# Stored records:

====

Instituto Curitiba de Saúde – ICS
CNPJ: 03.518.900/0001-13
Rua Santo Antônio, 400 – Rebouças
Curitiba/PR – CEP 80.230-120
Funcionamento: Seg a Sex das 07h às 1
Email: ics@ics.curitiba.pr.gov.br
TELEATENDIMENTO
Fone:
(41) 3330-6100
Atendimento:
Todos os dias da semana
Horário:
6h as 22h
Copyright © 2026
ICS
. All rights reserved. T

====

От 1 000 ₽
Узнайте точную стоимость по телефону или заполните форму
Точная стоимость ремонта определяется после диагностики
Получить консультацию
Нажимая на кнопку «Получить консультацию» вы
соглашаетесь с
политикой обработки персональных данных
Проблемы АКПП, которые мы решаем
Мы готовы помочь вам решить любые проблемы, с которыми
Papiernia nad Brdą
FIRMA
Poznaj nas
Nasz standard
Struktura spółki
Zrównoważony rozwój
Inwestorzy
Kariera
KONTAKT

====

# HOW TO COMPLETE THIS TASK:
Taking the entries above, write out exactly the lines starting with the line containing "Instituto Curitiba de Saúde – ICS" and going on through the line containing "rights reserved. T", both included, and nothing else.

# COMPLETED TASK:
Instituto Curitiba de Saúde – ICS
CNPJ: 03.518.900/0001-13
Rua Santo Antônio, 400 – Rebouças
Curitiba/PR – CEP 80.230-120
Funcionamento: Seg a Sex das 07h às 1
Email: ics@ics.curitiba.pr.gov.br
TELEATENDIMENTO
Fone:
(41) 3330-6100
Atendimento:
Todos os dias da semana
Horário:
6h as 22h
Copyright © 2026
ICS
. All rights reserved. T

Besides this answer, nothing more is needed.